Freedom -sixth-【完】

Sixth /それは、三年目の水商売



――翌日、目を覚ますと既に昼過ぎ。


ダルい身体を引き摺るようにリビングに行き見回すが、夏樹の姿は無くどうやら家を出たあと。


台所を使った形跡はなく、ってことは飲まず食わずで出かけちゃったか……。


せめてコーヒーくらい飲ませてあげたかったけども……、だ!


そう出来ない状況を作ったのは、紛れもなく自分勝手我が儘俺様だから!?


私は昨晩、やっぱり予想通り屍と化した。


一緒に住んだからって!?


私は時間制限無しの、バイキングじゃぁないっつの!!!

(バイキング=いつでも食べ放題)


ただ屍作成者?は、几帳面。


昨日リビングのテーブルの上に散らばっていた飴やチョコは、元の袋に戻され台所にきっちり纏められている。



……細かっ!



――お風呂場に行く前に、取り敢えず急いで昨日お店に来てくれたお客さんにお礼のメールだけ送った。

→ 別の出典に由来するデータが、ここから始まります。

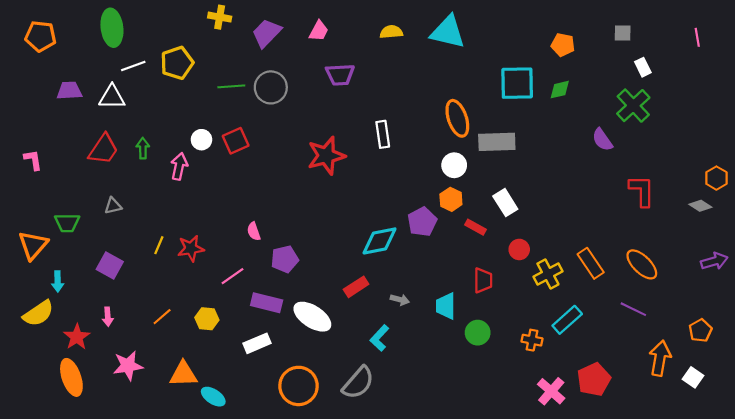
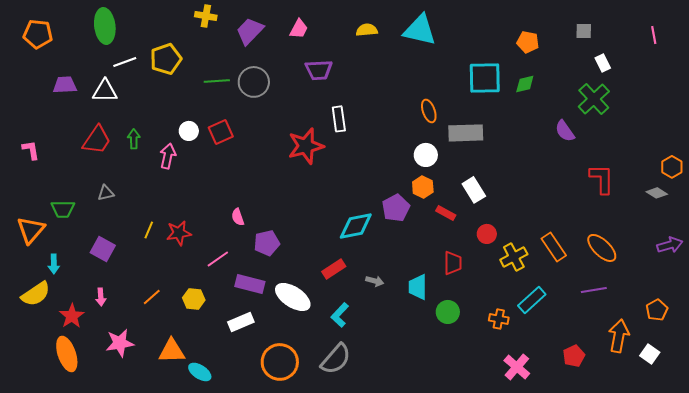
orange ellipse: (457, 118) -> (429, 111), size x0.7
white rectangle: (383, 134) -> (339, 119), moved
purple line: (633, 309) -> (594, 290), turned -35
cyan L-shape: (380, 338) -> (340, 315), moved
red pentagon: (594, 380) -> (574, 356), moved, size x0.7

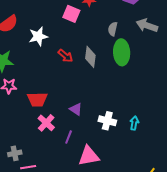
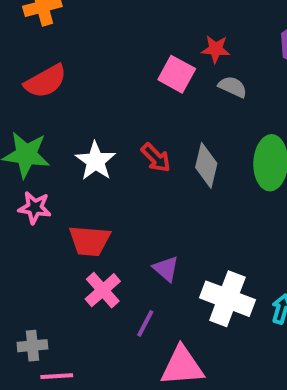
gray semicircle: (113, 29) -> (233, 87), moved, turned 96
white star: (38, 36) -> (95, 161), moved, turned -30
white cross: (107, 121) -> (227, 299), size x1.4

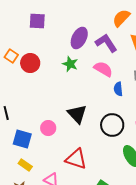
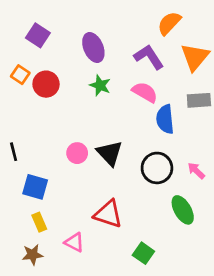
purple square: (37, 21) -> (38, 35), moved, turned 30
purple ellipse: (79, 38) -> (93, 48), moved, turned -50
blue semicircle: (118, 89) -> (165, 119), size x1.5
pink circle: (48, 128) -> (77, 153), moved
yellow rectangle: (25, 165) -> (39, 222), turned 32

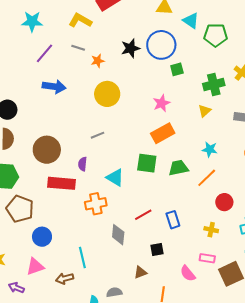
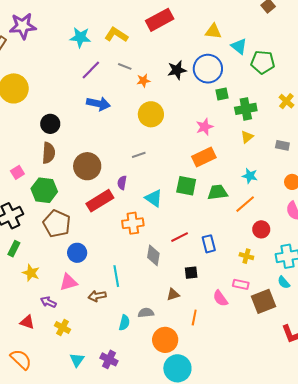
yellow L-shape: (80, 20) -> (116, 35), moved
green cross: (214, 85) -> (246, 109), moved
red rectangle: (61, 183) -> (100, 201), turned -40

普段はもう少し早く起きて、前日来店のあったお客さんのノートを纏めてから、一応1人、1人にお礼を作成し下書き保存してから、

お昼休みだろう時間帯にメールを送信。


お礼といっても、しょうない話題も多い。


中野さんとかだと、今度の“もっと食べ隊”の予定は任せる!とか。


接客中の会話の続きを送ってみたり。


週末だと、家庭のある人には余計なことせず、独身のお客さんだけ。


営業電話はしないけど、お礼だけは欠かさずしている。


これもFriendsの暗黙の了解である業務の一貫、紫さんを見習ってのこと。



今日は火曜日――、私の定休日。


お風呂にお湯を張って浸かると、何故か脇腹あたりがまるで腹筋でもしたかのような――鈍痛、

いわゆる“筋肉痛”。


う。


にしても、なんで腹!?


湯船に深く身を沈め、

――洗濯して……、買い物行って……と、あれこれ考え始めてふと思い出した、

“Club綾子の名刺”。


あぁ、今日くらいしか行く時間無いんだっけ私?


同業者、お互いお店の営業時間帯は同じ。


少し早めに行って、いるかどうか覗いてみようと思った。


もし居なければ、買い物でもして帰ってくればいい――。